In casa Lazio continua a tenere banco la questione legata al futuro di Maurizio Sarri. Un tema delicato, quello della permanenza dell’allenatore toscano sulla panchina dei biancocelesti, tornato in auge negli scorsi giorni in seguito a un alterco avvenuto con il presidente Claudio Lotito. Riguardo a ciò (e a molti altri argomenti) si è soffermato Nicolè Sarri, figlio del tecnico della Lazio, nel corso di un’intervista concessa a FirenzeViola.it.

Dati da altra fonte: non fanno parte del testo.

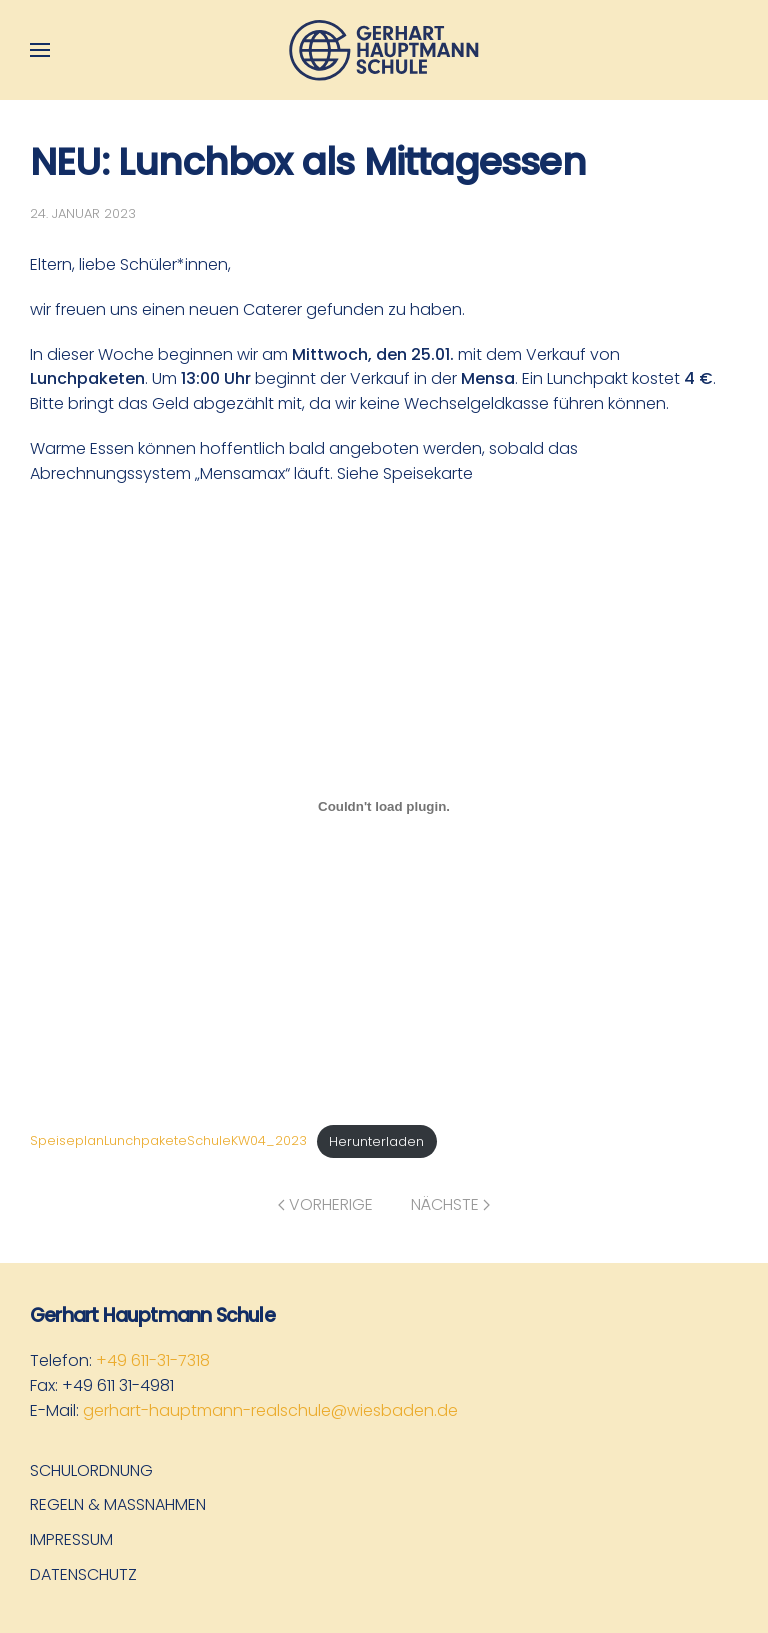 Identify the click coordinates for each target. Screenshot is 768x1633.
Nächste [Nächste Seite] (450, 1204)
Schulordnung (91, 1470)
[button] (40, 50)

Nicolè ha da poco assunto la carica di presidente dell’ASD Figline 1965, club militante nel girone E di Serie D. La squadra gialloblù è attualmente situata in ottava posizione in campionato, a quota 36 punti. Di seguito riportiamo le sue parole.

SARRI ALLA FIORENTINA“Questo dovremmo chiederlo a lui. Secondo me a fine carriera può essere una possibilità, anche se devo dire che fare il profeta in patria è sempre problematico”.

FIGLINE“Conosco gran parte dei ragazzi che ci sostengono e li voglio ringraziare. Avere anche un piccolo seguito di 50 ultras è tanta roba. Questo ci dà grande mano, ci seguono un po’ ovunque ed è un valore aggiunto. Preferisco andare avanti per fatti. Non prometto niente se non massimo sacrificio e serietà. La richiesta che ho da fare ai tifosi è quella di darci una mano, anche solo venendo allo stadio. La Serie D per una piazza come Figline non è banale”.

TIFO PER LA FIORENTINA DURANTE L’INFANZIA? – “No, non ho mai tifato per la Fiorentina. Ma non ho mai tifato nessuna squadra di calcio, anche perché lo seguivo pochissimo fino a che mio padre non è entrato nei professionisti. Poi diciamo che tendenzialmente ho seguito lui, ma non ho mai avuto una squadra del cuore”.